Midway upon the journey of our life
I found myself within a forest dark,
For the straightforward pathway had been lost.

The story has two parallel plots that explore interconnected themes. One concerns the character Nicole’s efforts to find inspiration to write a novel. To say that the character of Nicole is midway in life’s journey and having a midlife crisis oversimplifies this complex novel and its interwoven themes. Krauss doesn’t leave much doubt that the character of Nicole in the book is her—or rather her version of herself that occupies a speculative reality. Krauss’s marriage to novelist Jonathan Safron Foer ended in 2014, and it is hard to wonder how much of this book was written with her failing marriage in mind.

The second plot involves Epstein, an elderly Jewish philanthropist in the process of giving away all his earthly possessions, the final act of which is to plant trees to create a forest in Israel for future generations to enjoy—his own forest dark. In the process, he meets a mystic rabbi, the founder of a religious community called Gilgul—a Hebrew word meaning “cycle” or “wheel” that describes the Kabbalistic concept of reincarnation or transformation. After almost drowning in the Mediterranean, mirroring a line from a book his daughter Maya had given him—“The soul is the sea that we swim in”—Epstein begins his own process of transformation, drowning in his soul and ultimately disappearing into the desert like one of the prophets of old.

After travelling to Israel on a pilgrimage of sorts to the Tel Aviv Hilton—a monolith on the shore of the Mediterranean that is so central to the protagonists’ identities that it almost becomes another of the novel’s characters—Nicole meets a retired scholar named Friedman, who may or may not exist. He claims Franz Kafka never died in Europe of tuberculosis in 1924 but retired to Israel in anonymity where he produced more works that were never published. Friedman implores Nicole to translate and publish Kafka’s lost works, eventually sending her to a shack in the desert that supposedly belonged to the Czech author. Krauss explores Kafka’s relationship with his Jewish identity, noting that “In Hebrew, the translation of The Metamorphosis is Ha Gilgul.” This metamorphosis mirrors both Epstein’s and Nicole’s transformations as the novel progresses.

Nicole as a first-person narrator is unreliable, and her entire plot line exists only in the imagination of another Nicole. Krauss writes: “. . . when I came through the door of the house I shared with my husband and our two children . . . I sensed that I was already there.” From this point on we read a story not grounded in reality. It is the author Krauss projecting herself into an alternate timeline within the novel where she explores reality as a result of the self-creation of one’s own personal narrative. She later extrapolates this concept to the state of Israel itself, noting a narrative is created by a mind warding off formlessness, a sense of something or someone (a person, a people) giving themselves a name, a mythos, a story so they can prove to themselves and the world that they exist.
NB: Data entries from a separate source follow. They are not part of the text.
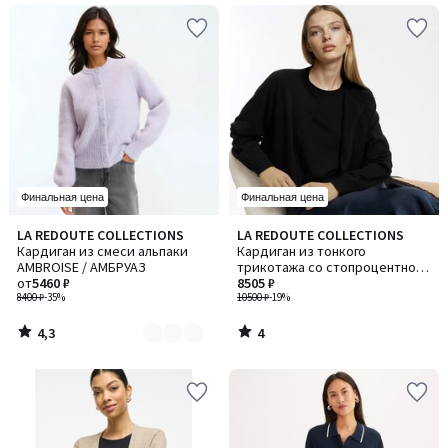
Финальная цена
Финальная цена
4,3
4
LA REDOUTE COLLECTIONS
LA REDOUTE COLLECTIONS
Количество
/ 5
/
Кардиган из смеси альпаки
Кардиган из тонкого
цветов:
5
AMBROISE / АМБРУАЗ
трикотажа со стопроцентной
4
от
5460 ₽
шерстью и круглым вырезом
8505 ₽
8400 ₽
-35%
10500 ₽
-19%
4,3
4
/
/
5
5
This mirrors the history of the Jewish people when they enshrined themselves in their biblical tales, giving themselves a form, a history that is no less real than the unwritten and forgotten history of other cultures, but remembered and passed on to the rest of humanity because it was written down.

Nowhere in the book is the alternate reality of Nicole as an unreliable narrator more obvious than at the end of the novel when she is in the hospital after leaving Kafka’s isolated refuge in the desert and remembering something that happened in the future: “With the orderly’s cool hand on my forehead, I recalled an afternoon the following winter when my lover arrived home and entered the bedroom carrying his bag.” The last line of the novel brings Nicole’s fanciful reality full circle, back to where she started: “And for a while I didn’t see myself either, sitting in a chair in the corner, already there.”

FOREST DARK is one of those novels that leaves one needing to read it again, if only to reconcile the complex yet interrelated themes that run through it, and the author’s note about the title’s reference to a Dante poem at the end of the book rather than the beginning spurred me to do just that. Krauss’s writing style is blunt, almost in-your-face, but her insights into the nature of human perception and motivation—or lack of—display a unique vision. I’m not going to say her work is Kafkaesque, as that word is so overused that its meaning can be misconstrued, but Krauss’s accomplishment might have pleased Kafka. I enjoyed this literary achievement—Krauss’s fourth novel and arguably her best—especially the second time I read it.

1 thought on “Book Review: FOREST DARK by Nicole Krauss”

  1. What a great review. This is obviously a book that cries to be read over a long weekend of binge reading. Hardly seems like the kind we keep on a nightstand for winding-down reading.